**DESCRIPTION OF THE TASK**
When the line containing "Прокуратура нашла нарушения" is reached, include it and end there; set down verbatim every line before it, starting at the top of the records.

[Dataset entries]

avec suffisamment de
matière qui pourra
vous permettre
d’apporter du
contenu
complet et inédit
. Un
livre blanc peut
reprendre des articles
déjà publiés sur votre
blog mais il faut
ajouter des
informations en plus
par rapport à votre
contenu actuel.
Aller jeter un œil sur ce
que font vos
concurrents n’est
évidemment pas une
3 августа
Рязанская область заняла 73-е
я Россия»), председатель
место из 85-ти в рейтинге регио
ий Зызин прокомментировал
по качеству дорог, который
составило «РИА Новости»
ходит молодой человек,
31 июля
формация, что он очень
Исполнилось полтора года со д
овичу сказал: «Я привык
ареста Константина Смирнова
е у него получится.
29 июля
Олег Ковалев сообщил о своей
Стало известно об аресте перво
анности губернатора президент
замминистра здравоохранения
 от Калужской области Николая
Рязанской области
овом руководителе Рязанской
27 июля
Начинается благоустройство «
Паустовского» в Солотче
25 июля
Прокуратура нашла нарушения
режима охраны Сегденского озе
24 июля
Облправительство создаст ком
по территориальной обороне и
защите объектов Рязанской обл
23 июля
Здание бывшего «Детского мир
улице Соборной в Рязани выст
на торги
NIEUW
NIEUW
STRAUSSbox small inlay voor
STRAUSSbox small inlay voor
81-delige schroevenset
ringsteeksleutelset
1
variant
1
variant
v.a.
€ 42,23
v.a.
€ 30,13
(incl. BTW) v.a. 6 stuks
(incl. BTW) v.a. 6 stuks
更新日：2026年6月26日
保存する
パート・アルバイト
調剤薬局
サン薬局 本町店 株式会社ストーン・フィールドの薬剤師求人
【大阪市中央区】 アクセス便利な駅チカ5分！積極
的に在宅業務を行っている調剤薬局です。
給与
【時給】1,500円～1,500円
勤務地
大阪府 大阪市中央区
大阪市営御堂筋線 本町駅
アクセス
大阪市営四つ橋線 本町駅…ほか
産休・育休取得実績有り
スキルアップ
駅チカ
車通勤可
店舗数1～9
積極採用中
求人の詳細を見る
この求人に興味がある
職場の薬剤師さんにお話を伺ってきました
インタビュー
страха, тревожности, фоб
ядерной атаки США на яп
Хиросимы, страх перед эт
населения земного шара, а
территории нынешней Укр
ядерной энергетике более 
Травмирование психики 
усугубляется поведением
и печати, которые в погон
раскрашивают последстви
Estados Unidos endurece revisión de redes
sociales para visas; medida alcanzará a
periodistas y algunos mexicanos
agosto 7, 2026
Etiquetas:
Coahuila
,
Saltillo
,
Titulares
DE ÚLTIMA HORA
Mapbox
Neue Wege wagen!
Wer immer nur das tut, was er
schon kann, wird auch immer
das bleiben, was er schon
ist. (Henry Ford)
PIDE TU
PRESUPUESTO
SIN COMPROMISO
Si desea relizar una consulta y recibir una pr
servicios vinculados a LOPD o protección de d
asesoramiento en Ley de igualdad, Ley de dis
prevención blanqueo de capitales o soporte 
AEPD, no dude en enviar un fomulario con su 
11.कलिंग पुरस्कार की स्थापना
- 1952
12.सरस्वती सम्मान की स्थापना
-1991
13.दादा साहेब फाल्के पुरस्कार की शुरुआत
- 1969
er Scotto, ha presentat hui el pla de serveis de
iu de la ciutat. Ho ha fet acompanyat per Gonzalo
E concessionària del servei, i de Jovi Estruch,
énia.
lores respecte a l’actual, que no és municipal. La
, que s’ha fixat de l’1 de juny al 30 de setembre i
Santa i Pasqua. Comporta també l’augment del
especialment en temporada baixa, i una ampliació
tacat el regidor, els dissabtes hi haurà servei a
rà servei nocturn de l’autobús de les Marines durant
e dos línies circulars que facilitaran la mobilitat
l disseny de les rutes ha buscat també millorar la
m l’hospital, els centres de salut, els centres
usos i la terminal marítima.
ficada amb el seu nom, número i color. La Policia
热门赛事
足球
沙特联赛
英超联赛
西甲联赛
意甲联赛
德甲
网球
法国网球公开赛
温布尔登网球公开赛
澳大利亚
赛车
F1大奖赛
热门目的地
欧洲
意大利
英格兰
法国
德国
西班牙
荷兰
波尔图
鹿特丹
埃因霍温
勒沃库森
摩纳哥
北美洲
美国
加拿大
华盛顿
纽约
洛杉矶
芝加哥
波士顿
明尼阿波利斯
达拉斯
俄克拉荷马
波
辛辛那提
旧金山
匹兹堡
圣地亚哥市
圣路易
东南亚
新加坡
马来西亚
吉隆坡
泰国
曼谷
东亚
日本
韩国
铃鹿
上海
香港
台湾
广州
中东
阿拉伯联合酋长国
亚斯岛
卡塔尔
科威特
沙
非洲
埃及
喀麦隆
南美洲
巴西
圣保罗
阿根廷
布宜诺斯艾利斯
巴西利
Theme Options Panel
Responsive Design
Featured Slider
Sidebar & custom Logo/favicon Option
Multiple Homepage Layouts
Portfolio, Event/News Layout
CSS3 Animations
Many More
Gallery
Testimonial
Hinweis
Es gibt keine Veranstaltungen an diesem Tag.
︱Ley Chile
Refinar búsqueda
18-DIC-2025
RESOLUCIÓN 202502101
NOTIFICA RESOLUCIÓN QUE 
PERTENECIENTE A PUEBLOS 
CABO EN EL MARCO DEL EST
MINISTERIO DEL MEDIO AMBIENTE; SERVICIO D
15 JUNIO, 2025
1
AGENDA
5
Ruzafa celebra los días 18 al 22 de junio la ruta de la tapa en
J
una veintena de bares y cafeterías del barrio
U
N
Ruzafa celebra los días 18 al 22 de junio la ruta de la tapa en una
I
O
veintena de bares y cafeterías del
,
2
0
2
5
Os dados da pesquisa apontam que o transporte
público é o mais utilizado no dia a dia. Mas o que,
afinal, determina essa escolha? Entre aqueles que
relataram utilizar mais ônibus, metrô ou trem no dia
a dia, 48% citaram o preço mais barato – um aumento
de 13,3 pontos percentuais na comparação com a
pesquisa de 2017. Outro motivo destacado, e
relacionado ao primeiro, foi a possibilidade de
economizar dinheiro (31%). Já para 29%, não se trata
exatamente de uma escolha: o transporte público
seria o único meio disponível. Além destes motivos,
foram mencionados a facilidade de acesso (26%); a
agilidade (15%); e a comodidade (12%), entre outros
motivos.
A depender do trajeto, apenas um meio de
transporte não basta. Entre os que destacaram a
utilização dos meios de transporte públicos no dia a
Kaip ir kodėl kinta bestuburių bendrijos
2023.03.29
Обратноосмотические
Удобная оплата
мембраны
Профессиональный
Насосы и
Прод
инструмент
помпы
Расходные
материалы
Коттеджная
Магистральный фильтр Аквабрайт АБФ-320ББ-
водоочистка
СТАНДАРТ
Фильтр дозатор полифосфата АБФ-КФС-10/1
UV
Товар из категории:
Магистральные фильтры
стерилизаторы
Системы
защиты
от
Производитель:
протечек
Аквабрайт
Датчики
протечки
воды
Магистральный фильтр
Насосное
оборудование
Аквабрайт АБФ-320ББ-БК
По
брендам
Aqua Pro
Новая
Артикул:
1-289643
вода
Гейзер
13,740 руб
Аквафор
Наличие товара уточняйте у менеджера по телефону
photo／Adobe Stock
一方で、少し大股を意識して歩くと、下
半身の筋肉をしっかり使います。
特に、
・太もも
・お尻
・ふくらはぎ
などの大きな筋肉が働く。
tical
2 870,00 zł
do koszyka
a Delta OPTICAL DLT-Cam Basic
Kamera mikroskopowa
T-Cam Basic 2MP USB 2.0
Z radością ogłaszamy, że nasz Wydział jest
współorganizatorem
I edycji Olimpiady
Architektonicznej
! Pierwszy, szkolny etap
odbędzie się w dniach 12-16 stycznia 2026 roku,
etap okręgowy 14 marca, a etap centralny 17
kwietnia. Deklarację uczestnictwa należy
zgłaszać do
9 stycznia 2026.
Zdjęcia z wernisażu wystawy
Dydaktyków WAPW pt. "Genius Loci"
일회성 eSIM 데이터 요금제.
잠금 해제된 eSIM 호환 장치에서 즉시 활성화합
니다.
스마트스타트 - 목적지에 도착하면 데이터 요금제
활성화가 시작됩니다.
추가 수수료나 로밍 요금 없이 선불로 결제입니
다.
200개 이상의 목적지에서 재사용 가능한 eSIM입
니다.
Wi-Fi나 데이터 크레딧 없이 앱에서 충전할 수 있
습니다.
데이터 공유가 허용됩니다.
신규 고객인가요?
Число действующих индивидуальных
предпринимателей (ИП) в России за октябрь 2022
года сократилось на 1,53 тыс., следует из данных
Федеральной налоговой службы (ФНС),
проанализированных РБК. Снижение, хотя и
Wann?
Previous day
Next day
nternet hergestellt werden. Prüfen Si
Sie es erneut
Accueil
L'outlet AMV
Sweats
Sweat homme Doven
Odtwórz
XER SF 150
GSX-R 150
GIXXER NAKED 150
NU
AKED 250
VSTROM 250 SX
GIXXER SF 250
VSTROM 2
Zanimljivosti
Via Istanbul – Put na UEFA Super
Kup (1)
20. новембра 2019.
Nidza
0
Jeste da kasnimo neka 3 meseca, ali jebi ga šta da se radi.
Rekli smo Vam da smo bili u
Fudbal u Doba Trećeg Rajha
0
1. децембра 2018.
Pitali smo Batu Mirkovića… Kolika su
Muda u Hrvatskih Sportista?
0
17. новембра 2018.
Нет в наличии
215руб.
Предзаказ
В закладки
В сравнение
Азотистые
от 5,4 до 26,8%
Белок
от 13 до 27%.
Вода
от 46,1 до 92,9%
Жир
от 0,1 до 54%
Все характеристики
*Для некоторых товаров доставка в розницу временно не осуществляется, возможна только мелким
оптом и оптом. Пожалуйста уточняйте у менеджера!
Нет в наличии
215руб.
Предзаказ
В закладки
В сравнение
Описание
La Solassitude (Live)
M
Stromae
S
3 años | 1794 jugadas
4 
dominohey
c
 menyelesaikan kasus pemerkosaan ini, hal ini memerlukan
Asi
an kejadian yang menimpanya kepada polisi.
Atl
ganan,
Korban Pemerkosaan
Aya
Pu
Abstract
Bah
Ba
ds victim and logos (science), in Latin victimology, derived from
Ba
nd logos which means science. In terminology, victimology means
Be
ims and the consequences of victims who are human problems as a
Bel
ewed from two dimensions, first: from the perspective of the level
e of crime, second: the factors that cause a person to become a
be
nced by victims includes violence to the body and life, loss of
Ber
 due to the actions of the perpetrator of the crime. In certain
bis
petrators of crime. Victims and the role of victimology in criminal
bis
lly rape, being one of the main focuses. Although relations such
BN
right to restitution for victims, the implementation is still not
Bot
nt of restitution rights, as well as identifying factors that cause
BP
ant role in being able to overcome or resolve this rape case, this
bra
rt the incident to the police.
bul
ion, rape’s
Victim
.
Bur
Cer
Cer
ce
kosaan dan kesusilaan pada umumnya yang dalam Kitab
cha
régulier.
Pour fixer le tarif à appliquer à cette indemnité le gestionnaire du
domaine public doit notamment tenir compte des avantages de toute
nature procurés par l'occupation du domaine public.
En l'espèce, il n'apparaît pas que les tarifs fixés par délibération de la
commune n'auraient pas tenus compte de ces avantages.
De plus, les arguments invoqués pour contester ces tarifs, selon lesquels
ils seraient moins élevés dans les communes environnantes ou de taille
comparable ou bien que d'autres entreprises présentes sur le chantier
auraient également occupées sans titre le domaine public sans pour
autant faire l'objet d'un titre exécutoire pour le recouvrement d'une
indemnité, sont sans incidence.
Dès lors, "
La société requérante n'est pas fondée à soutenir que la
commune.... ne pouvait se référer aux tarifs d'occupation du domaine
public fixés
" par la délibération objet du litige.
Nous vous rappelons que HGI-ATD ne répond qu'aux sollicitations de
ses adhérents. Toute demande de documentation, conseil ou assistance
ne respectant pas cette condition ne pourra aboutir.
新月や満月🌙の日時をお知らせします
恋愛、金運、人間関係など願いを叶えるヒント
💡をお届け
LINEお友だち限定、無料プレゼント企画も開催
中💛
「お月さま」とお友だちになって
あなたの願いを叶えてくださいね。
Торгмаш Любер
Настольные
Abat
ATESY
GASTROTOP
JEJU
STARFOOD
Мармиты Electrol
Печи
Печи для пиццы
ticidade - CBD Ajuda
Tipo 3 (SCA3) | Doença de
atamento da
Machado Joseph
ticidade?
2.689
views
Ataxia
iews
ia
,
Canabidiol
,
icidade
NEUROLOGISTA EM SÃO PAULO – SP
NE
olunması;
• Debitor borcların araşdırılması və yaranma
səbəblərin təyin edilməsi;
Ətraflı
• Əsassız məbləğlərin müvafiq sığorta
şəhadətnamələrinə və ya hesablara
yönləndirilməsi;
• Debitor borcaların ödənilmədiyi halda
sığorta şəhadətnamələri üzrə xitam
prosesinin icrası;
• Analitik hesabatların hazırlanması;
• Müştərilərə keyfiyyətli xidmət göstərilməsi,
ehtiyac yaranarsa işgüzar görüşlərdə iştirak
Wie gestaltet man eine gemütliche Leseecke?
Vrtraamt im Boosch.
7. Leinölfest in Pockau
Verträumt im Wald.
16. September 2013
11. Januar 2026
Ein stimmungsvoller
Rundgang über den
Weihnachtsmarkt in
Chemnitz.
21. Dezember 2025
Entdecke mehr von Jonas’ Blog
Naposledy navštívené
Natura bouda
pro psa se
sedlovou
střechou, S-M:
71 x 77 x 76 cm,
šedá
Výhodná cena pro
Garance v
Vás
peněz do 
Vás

**REPLY**
avec suffisamment de
matière qui pourra
vous permettre
d’apporter du
contenu
complet et inédit
. Un
livre blanc peut
reprendre des articles
déjà publiés sur votre
blog mais il faut
ajouter des
informations en plus
par rapport à votre
contenu actuel.
Aller jeter un œil sur ce
que font vos
concurrents n’est
évidemment pas une
3 августа
Рязанская область заняла 73-е
я Россия»), председатель
место из 85-ти в рейтинге регио
ий Зызин прокомментировал
по качеству дорог, который
составило «РИА Новости»
ходит молодой человек,
31 июля
формация, что он очень
Исполнилось полтора года со д
овичу сказал: «Я привык
ареста Константина Смирнова
е у него получится.
29 июля
Олег Ковалев сообщил о своей
Стало известно об аресте перво
анности губернатора президент
замминистра здравоохранения
 от Калужской области Николая
Рязанской области
овом руководителе Рязанской
27 июля
Начинается благоустройство «
Паустовского» в Солотче
25 июля
Прокуратура нашла нарушения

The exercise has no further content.